C’était un peu surréaliste. Et pas prévu du tout mais pas du tout. On ne s’était jamais rencontré. On n’avait qu’échangé nos courriels il y a une semaine et puis on s’est ajouté à nos listes MSN respectives. Puis ça n’en finissait plus, on échangeait jusqu’à tard dans la nuit. Comme si on était des ados, incapables d’arrêter.

Et puis mardi le printemps est arrivé sur la ville. J’avais donc envie d’en profiter pour voir la ville se réveiller et sortir de son hibernation. J’avais aussi envie de stimuler mon cerveau. J’avais envie d’être assise sur un toit avec un mec et d’avoir une grande conversation sur tout et sur rien, une conversation où on réinvente le monde sous le ciel étoilé et à la lumière des gratte-ciels qui nous enveloppent.

Il s’est offert. Juste comme ça. On ne s’était jamais vu et pourtant, il était prêt à monter sur les toits de la ville avec moi. On ne s’était pas rencontré encore qu’il me faisait confiance et qu’il était prêt à me suivre jusqu’au bout du toit à défaut du bout du monde.

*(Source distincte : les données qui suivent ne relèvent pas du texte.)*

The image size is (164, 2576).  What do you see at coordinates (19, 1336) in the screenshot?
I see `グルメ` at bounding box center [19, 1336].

Le lendemain, on se donnait rendez-vous pour que je l’amène sur les toits. Il était 20h lorsqu’il m’a rejoint. Il faisait noir et froid.

Ses yeux. Ses superbes yeux bleus perçants. Bleue comme la Méditérannée par une journée ensoleillée d’été. Quels beaux yeux. Cet homme est parfait ai-je pensé.

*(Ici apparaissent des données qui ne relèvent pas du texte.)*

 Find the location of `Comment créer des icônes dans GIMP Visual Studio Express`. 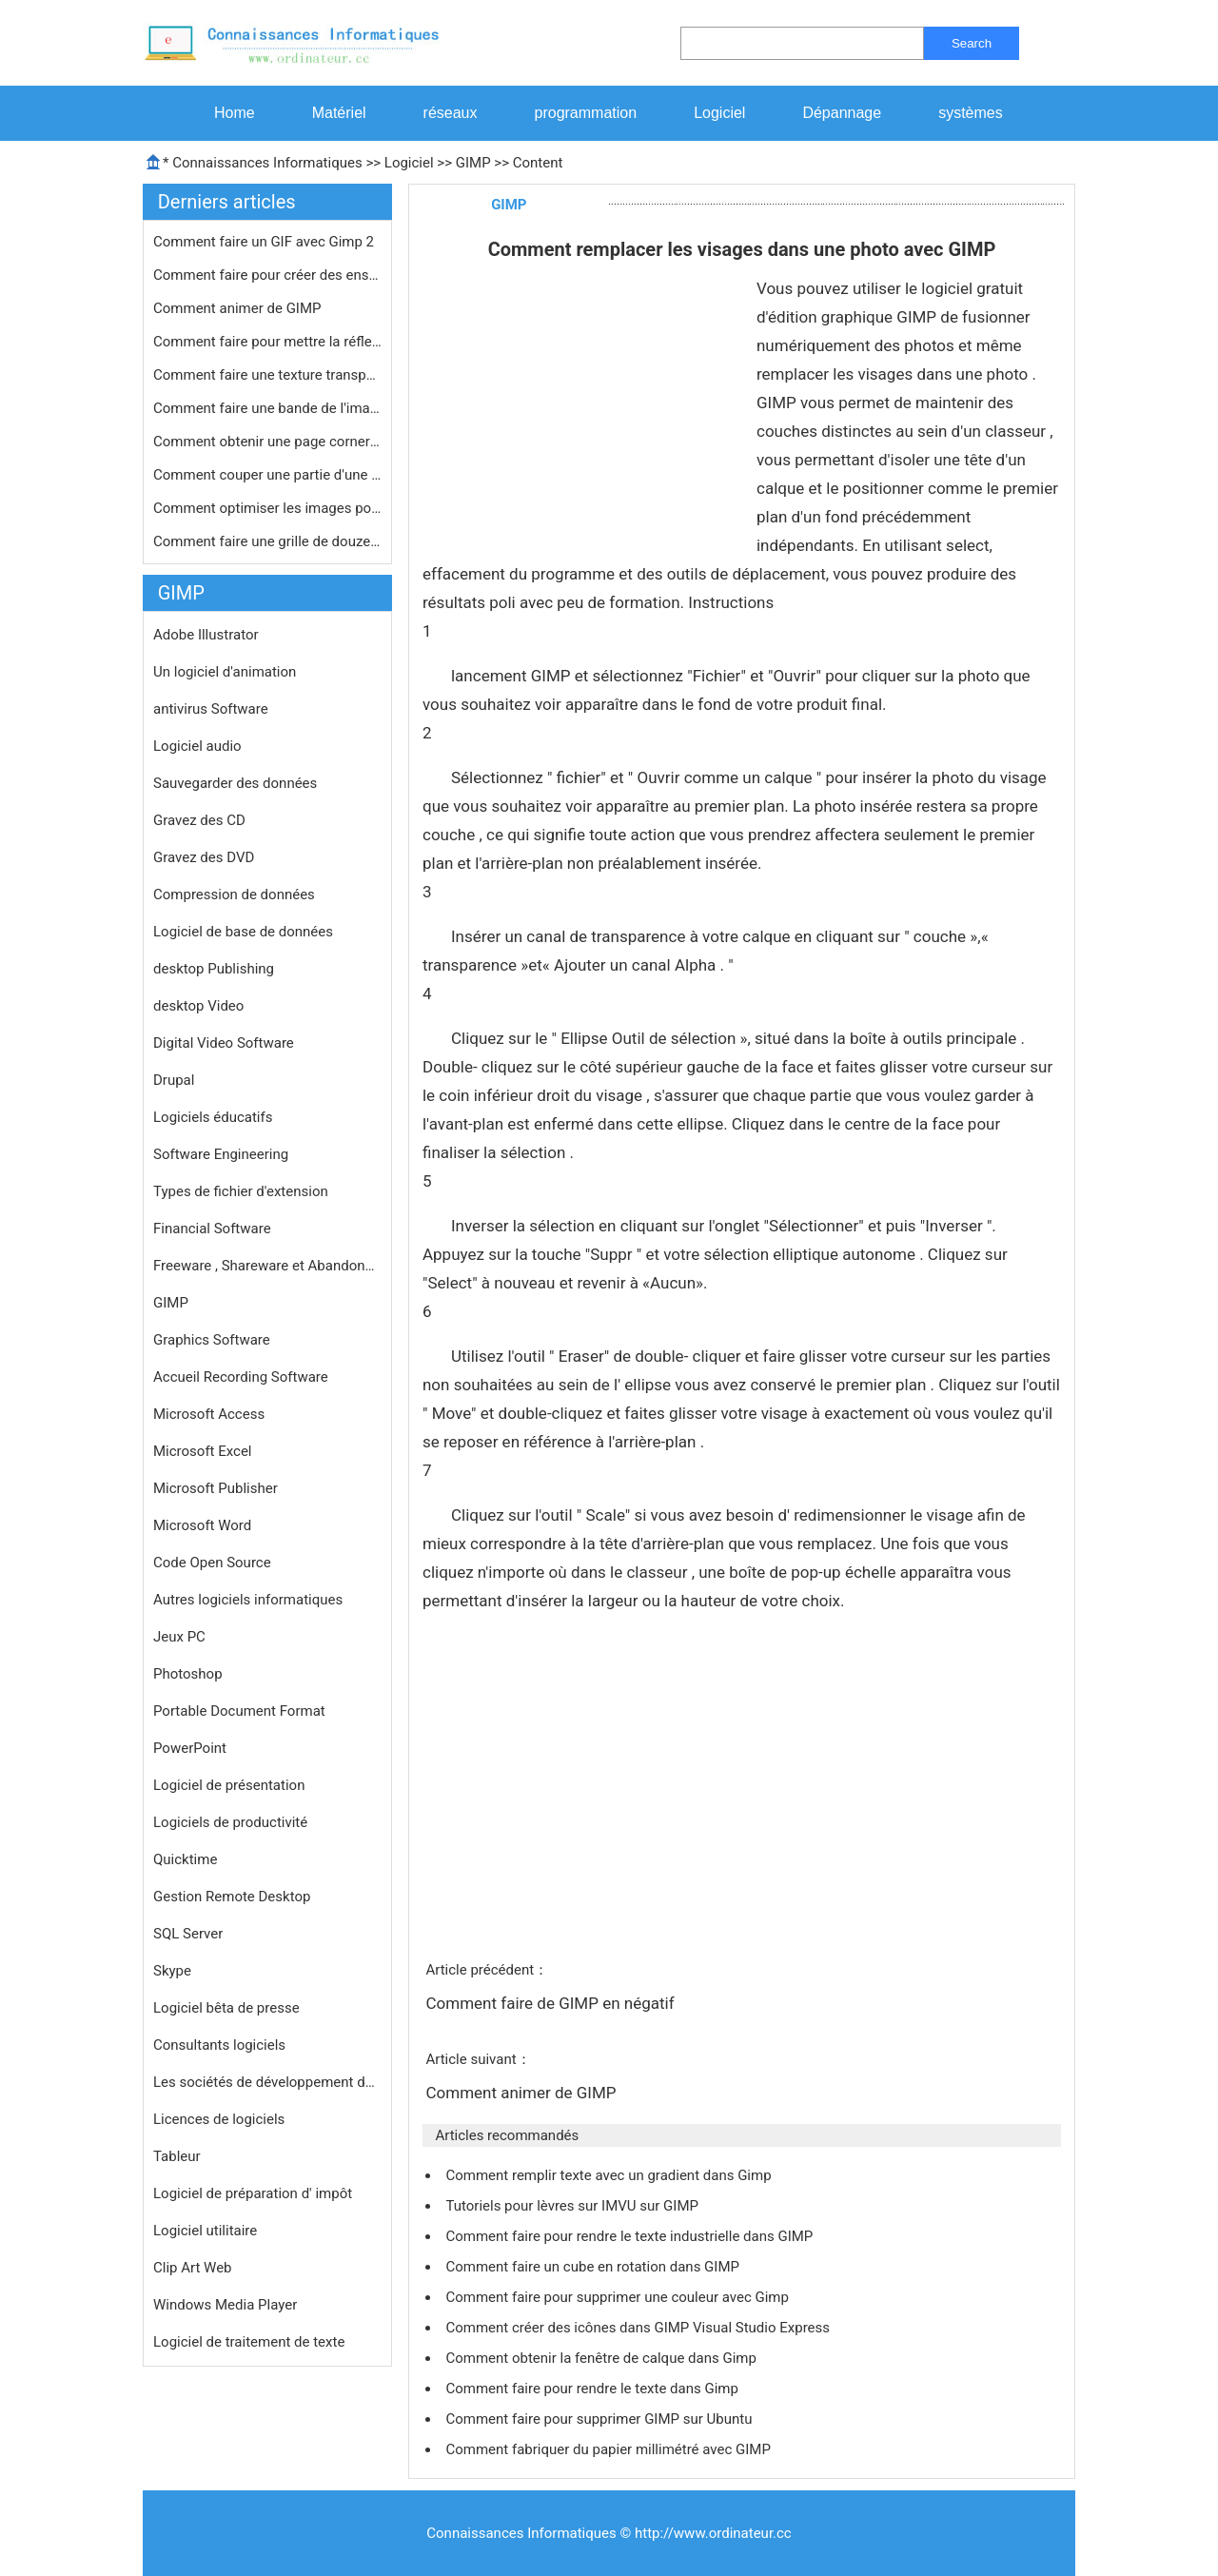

La montée vers le toit fut périlleuse pour lui. Je l’ai senti, il a douté plusieurs fois. Il a songé à rebrousser chemin, je l’ai entendu dans son souffle. Mais malgré tout, il m’a suivi, il s’est laissé guidé. Il m’a fait confiance même s’il ne me connaissait pas. Et sa vulnérabilité, ses doutes, m’ont totalement charmé. J’ai craqué.

Une fois arrivé sur le toit, on s’est assis tranquille pour admirer la vue quelques minutes. Puis devant le froid de la nuit, nous avons décider de s’installer à l’intérieur, à l’abri du vent mais assez proche de la porte pour profiter au moins minimalement de la vue. J’ai allumé quelques chandelles à la fois pour nous garder au chaud et pour nous éclairer. J’ai sorti de mon sac une bouteille de vin et deux coupes. Il a sorti une grosse Toblerone. Et puis on a parlé. On a discuté, on a rit aussi. Nos regards se sont croisés de plus en plus. Quels beaux yeux bleus. Il est charmant. Cet homme est vraiment parfait me suis-je répété.

Puis, au fil des rires, au fil des regards, nos mains se sont frôlées. Puis nos doigts se sont enlacés. Nos corps se sont rapprochés.

C’était comme si le temps s’était arrêté. Collé l’un sur l’autre dans la nuit froide, à la lueuru de quelques chandelles. On ne voulait plus arrêter. On voulait simplement rester là, collé. À s’embrasser. Plus de demain, juste un maintenant. Uniquement un maintenant. Ensemble. Ça nous a pris plusieurs efforts pour nous convaincre de se décrocher des bras de l’autre.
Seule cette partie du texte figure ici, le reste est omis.